Selon le mythe d'origine de l'Apache Jicarilla du nord du Nouveau-Mexique, "Au début, la terre était couverte d'eau et tous les êtres vivants étaient dans un monde souterrain. Puis les gens parlaient, les animaux parlaient, les arbres parlaient et les rochers parlaient. […] Le peuple divin et les animaux voulaient plus de lumière, mais les animaux nocturnes — l'ours, la panthère et la chouette — voulaient l'obscurité. » Il y avait donc un jeu à quatre entre les hommes et les animaux divins d'un côté et les animaux nocturnes de l'autre. Finalement, l'humanité a réussi à émerger des enfers, mais "Même s'il y avait de la lumière maintenant, les gens voyaient encore peu parce qu'ils vivaient [encore, ndlr] dans le monde sous-marin. Mais le soleil était assez haut pour regarder à travers un trou et découvrir qu'il y avait un autre monde, cette terre. Ils ont donc "construit quatre monticules pour les aider à atteindre le monde d'en haut" et, après plusieurs tentatives, ils ont finalement réussi (Erdoes et Ortiz, Mythes et légendes des Indiens d'Amérique, pp. 139-140).

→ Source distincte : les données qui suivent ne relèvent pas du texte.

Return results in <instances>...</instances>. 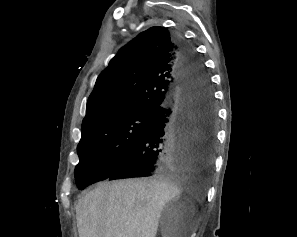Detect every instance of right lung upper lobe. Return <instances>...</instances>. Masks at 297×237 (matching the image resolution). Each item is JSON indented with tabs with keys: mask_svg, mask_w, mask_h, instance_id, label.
<instances>
[{
	"mask_svg": "<svg viewBox=\"0 0 297 237\" xmlns=\"http://www.w3.org/2000/svg\"><path fill=\"white\" fill-rule=\"evenodd\" d=\"M179 49L164 27H151L119 50L98 76L81 131L97 121L135 112H155L179 86Z\"/></svg>",
	"mask_w": 297,
	"mask_h": 237,
	"instance_id": "obj_1",
	"label": "right lung upper lobe"
}]
</instances>
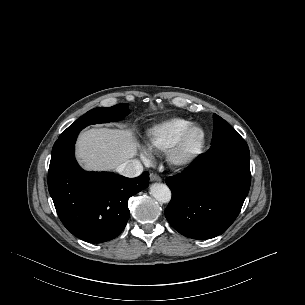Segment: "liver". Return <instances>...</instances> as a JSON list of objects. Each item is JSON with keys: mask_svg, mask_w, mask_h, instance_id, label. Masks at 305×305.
Listing matches in <instances>:
<instances>
[{"mask_svg": "<svg viewBox=\"0 0 305 305\" xmlns=\"http://www.w3.org/2000/svg\"><path fill=\"white\" fill-rule=\"evenodd\" d=\"M133 132L92 128L80 134L76 156L86 170H111L137 154Z\"/></svg>", "mask_w": 305, "mask_h": 305, "instance_id": "obj_1", "label": "liver"}]
</instances>
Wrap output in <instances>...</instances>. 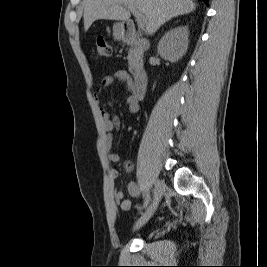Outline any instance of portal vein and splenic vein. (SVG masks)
I'll use <instances>...</instances> for the list:
<instances>
[{"label": "portal vein and splenic vein", "mask_w": 267, "mask_h": 267, "mask_svg": "<svg viewBox=\"0 0 267 267\" xmlns=\"http://www.w3.org/2000/svg\"><path fill=\"white\" fill-rule=\"evenodd\" d=\"M130 12L134 15V17L136 18L137 24L139 26V28L143 29L146 23V18L145 16L140 13V11H138V9L134 8V7H127Z\"/></svg>", "instance_id": "obj_1"}]
</instances>
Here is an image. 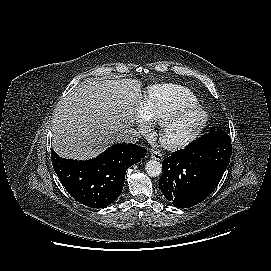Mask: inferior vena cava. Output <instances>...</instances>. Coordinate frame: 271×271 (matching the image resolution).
I'll use <instances>...</instances> for the list:
<instances>
[{"instance_id":"obj_1","label":"inferior vena cava","mask_w":271,"mask_h":271,"mask_svg":"<svg viewBox=\"0 0 271 271\" xmlns=\"http://www.w3.org/2000/svg\"><path fill=\"white\" fill-rule=\"evenodd\" d=\"M141 138L140 133L134 128H128L119 133L117 137L118 142H124L127 144H134Z\"/></svg>"}]
</instances>
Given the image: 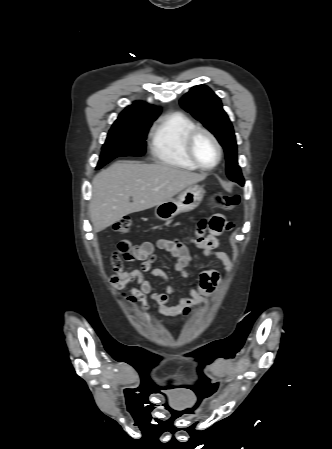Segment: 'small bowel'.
<instances>
[{"label": "small bowel", "mask_w": 332, "mask_h": 449, "mask_svg": "<svg viewBox=\"0 0 332 449\" xmlns=\"http://www.w3.org/2000/svg\"><path fill=\"white\" fill-rule=\"evenodd\" d=\"M233 224L223 215L217 214L211 219H201L195 230V246L200 250L198 254H191L188 247L178 239H160L155 244L143 242L131 245L135 259L141 260L139 269L113 266L110 284L116 289H124L129 283L135 286L130 289L131 295L141 303L143 309H148L147 297L150 296L157 304L158 310L164 315L189 314L194 308L204 305L207 299L215 293L221 283V275L215 269L202 271L197 278L196 285L182 294L175 305H168L174 287L165 270L154 268L158 259L157 249L163 250L164 257L173 262L175 270L184 280L189 278L190 265L200 257H213L224 267L226 273L231 272L233 262L228 253L218 250L219 236L229 232ZM149 276L160 279L165 286V292L155 289Z\"/></svg>", "instance_id": "small-bowel-1"}]
</instances>
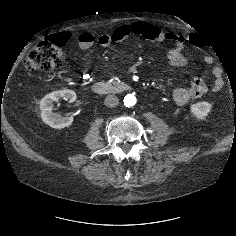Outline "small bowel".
Returning a JSON list of instances; mask_svg holds the SVG:
<instances>
[{"mask_svg":"<svg viewBox=\"0 0 236 236\" xmlns=\"http://www.w3.org/2000/svg\"><path fill=\"white\" fill-rule=\"evenodd\" d=\"M130 35L141 36L155 41H169L173 43V47L167 54L168 62L173 66H184L188 59L184 54V49L188 42L197 45L199 36L192 34L189 36L178 35L172 32H164L159 27L143 22L137 21L130 24H124L116 28L112 33L102 34L99 37L91 32H82L78 35V45L80 49L87 50L93 46L95 41L102 47H107L111 43L124 40ZM64 43L70 39V33L65 31L56 35ZM209 63V59L206 60ZM214 81L208 86L203 80L199 78H192L189 81L188 87H177L172 93V98L177 106H184L191 100L202 97L210 90L213 93L219 92L224 85L222 72L219 68L213 70Z\"/></svg>","mask_w":236,"mask_h":236,"instance_id":"small-bowel-1","label":"small bowel"}]
</instances>
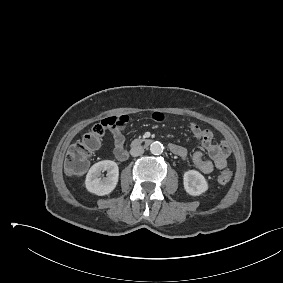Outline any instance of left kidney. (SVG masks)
Masks as SVG:
<instances>
[{
	"label": "left kidney",
	"instance_id": "1",
	"mask_svg": "<svg viewBox=\"0 0 283 283\" xmlns=\"http://www.w3.org/2000/svg\"><path fill=\"white\" fill-rule=\"evenodd\" d=\"M183 184L185 191L192 196H199L208 190L206 179L196 170H188L184 173Z\"/></svg>",
	"mask_w": 283,
	"mask_h": 283
}]
</instances>
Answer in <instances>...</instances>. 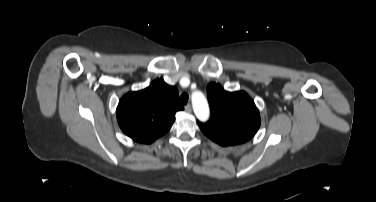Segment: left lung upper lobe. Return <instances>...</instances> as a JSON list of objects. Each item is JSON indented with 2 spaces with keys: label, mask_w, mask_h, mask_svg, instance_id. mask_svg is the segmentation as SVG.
Returning <instances> with one entry per match:
<instances>
[{
  "label": "left lung upper lobe",
  "mask_w": 376,
  "mask_h": 202,
  "mask_svg": "<svg viewBox=\"0 0 376 202\" xmlns=\"http://www.w3.org/2000/svg\"><path fill=\"white\" fill-rule=\"evenodd\" d=\"M207 94L211 118L206 123L198 121L207 137L228 146L244 143L255 135L260 126V115L246 92H227L219 84L210 83Z\"/></svg>",
  "instance_id": "left-lung-upper-lobe-1"
}]
</instances>
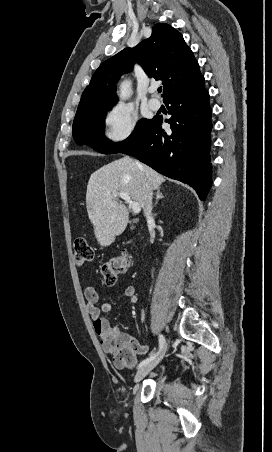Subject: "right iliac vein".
I'll return each instance as SVG.
<instances>
[{"mask_svg":"<svg viewBox=\"0 0 272 452\" xmlns=\"http://www.w3.org/2000/svg\"><path fill=\"white\" fill-rule=\"evenodd\" d=\"M166 352V345L164 346L161 354L154 359L153 361H150L149 363L143 365L136 373L134 377V382L138 383L140 382L152 369H154L158 363L162 360L164 354Z\"/></svg>","mask_w":272,"mask_h":452,"instance_id":"1","label":"right iliac vein"}]
</instances>
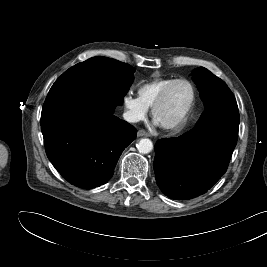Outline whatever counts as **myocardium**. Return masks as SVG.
<instances>
[{"instance_id":"myocardium-1","label":"myocardium","mask_w":267,"mask_h":267,"mask_svg":"<svg viewBox=\"0 0 267 267\" xmlns=\"http://www.w3.org/2000/svg\"><path fill=\"white\" fill-rule=\"evenodd\" d=\"M179 83H186L190 86L191 91H192V98H191V101H190L188 107L186 108L185 112L183 113V115L179 119H177L176 121H174L172 123H168V124H160L159 123V125L165 130L176 131V130H180L181 128H183L184 125L186 124V122L188 121L190 113H191L193 106L195 104L196 91H195V87L192 84V82H190L187 79H176L175 81L168 84L154 100V102L151 106V115H152L153 119L157 122V120H156L157 110L165 102V100L167 99L171 90Z\"/></svg>"}]
</instances>
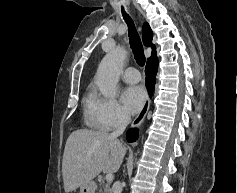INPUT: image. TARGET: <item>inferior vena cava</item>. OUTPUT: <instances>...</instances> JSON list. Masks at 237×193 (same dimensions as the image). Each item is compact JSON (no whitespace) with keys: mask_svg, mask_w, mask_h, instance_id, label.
<instances>
[{"mask_svg":"<svg viewBox=\"0 0 237 193\" xmlns=\"http://www.w3.org/2000/svg\"><path fill=\"white\" fill-rule=\"evenodd\" d=\"M129 122H130V116L126 113H121L117 120L116 130L113 131L110 134V136L115 139L119 137L124 132ZM121 191L122 186L120 182L119 181L115 182L113 185V193H121Z\"/></svg>","mask_w":237,"mask_h":193,"instance_id":"inferior-vena-cava-1","label":"inferior vena cava"}]
</instances>
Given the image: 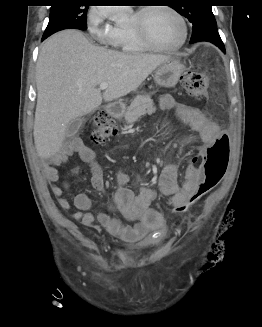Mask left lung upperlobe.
I'll return each instance as SVG.
<instances>
[{"label": "left lung upper lobe", "mask_w": 262, "mask_h": 327, "mask_svg": "<svg viewBox=\"0 0 262 327\" xmlns=\"http://www.w3.org/2000/svg\"><path fill=\"white\" fill-rule=\"evenodd\" d=\"M201 3L203 4L192 6L173 5V8L192 23L194 30L200 24H204L206 18L214 16L211 6L206 4L204 0H202Z\"/></svg>", "instance_id": "left-lung-upper-lobe-1"}]
</instances>
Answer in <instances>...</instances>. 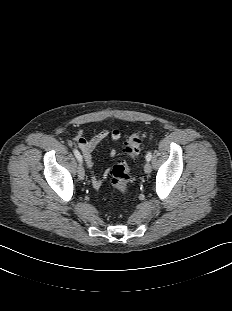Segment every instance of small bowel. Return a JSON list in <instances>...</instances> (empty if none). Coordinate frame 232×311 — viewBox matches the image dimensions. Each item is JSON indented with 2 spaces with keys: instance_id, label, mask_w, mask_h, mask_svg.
I'll return each instance as SVG.
<instances>
[{
  "instance_id": "small-bowel-1",
  "label": "small bowel",
  "mask_w": 232,
  "mask_h": 311,
  "mask_svg": "<svg viewBox=\"0 0 232 311\" xmlns=\"http://www.w3.org/2000/svg\"><path fill=\"white\" fill-rule=\"evenodd\" d=\"M82 130H78L73 137V141L75 145L82 151L87 167L91 170V180L95 187H100L102 184V180L98 179L92 169L93 162L91 153L95 150V148L108 136H110L112 141H118L121 137V131L119 129H113L112 131L108 129H103L96 133L92 138L86 140L82 136ZM116 155V150L112 149L110 151V156L114 157ZM106 174H104V177Z\"/></svg>"
}]
</instances>
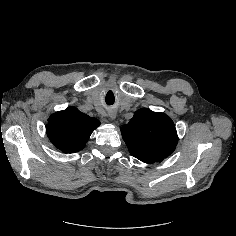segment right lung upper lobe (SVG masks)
Here are the masks:
<instances>
[{
  "label": "right lung upper lobe",
  "mask_w": 236,
  "mask_h": 236,
  "mask_svg": "<svg viewBox=\"0 0 236 236\" xmlns=\"http://www.w3.org/2000/svg\"><path fill=\"white\" fill-rule=\"evenodd\" d=\"M100 121L75 107L52 114L48 120L47 136L64 153L82 150Z\"/></svg>",
  "instance_id": "cb5924a9"
}]
</instances>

Cependant, pour l'Apache Jicarilla, l'émergence n'est pas encore terminée. Dans une certaine période future, affirment-ils, ce monde ne pourra plus soutenir la vie et les gens seront forcés de remonter à nouveau, vers une autre Terre, positionnée au-dessus du ciel. Le spécialiste du folklore Morris Opler a raconté cette histoire qu'un Jicarilla lui avait racontée : « Le soleil et la lune se lèveront comme avant. Cet endroit sera obscur, et les peuples suivront le soleil et la lune. Ils disent qu'il reste une partie du matériau à partir duquel la Terre a été faite ... du matériel pour d'autres terres et cieux, actuellement conservé quelque part, couvert par une montagne ... Ils disent que la Terre devra être détruite deux fois, une fois par l'eau , et cela s'est déjà produit ... À l'avenir, il sera détruit pour la deuxième fois par un incendie. Tôt ou tard, cela arrivera, lorsque le tueur d'ennemis (le héros Jicarilla de l'émergence, équivalent des Gémeaux du mythologem Zuni) reviendra. Il prendra soin de ces Indiens avant que cela n'arrive et les conduira à un autre endroit, au-dessus du ciel actuel "(Walter Kafton-Minkel, Mondes souterrains, p.31). De ces mythes amérindiens, nous comprenons comment, dans leur vision du monde, la race humaine doit progresser régulièrement à travers les âges, afin de ne pas être laissée pour compte dans l'évolution, coincée dans l'obscurité et l'oubli des mondes précédents, sombres et souterrains.

Amérindiens du sud-ouest

Les cycles d'émergence les mieux connus et les mieux documentés sont ceux des populations indigènes du Sud-Ouest américain, en particulier ceux des Indiens généralement désignés par le nom de Pueblos, à savoir Hopi, Navajo et Zuni.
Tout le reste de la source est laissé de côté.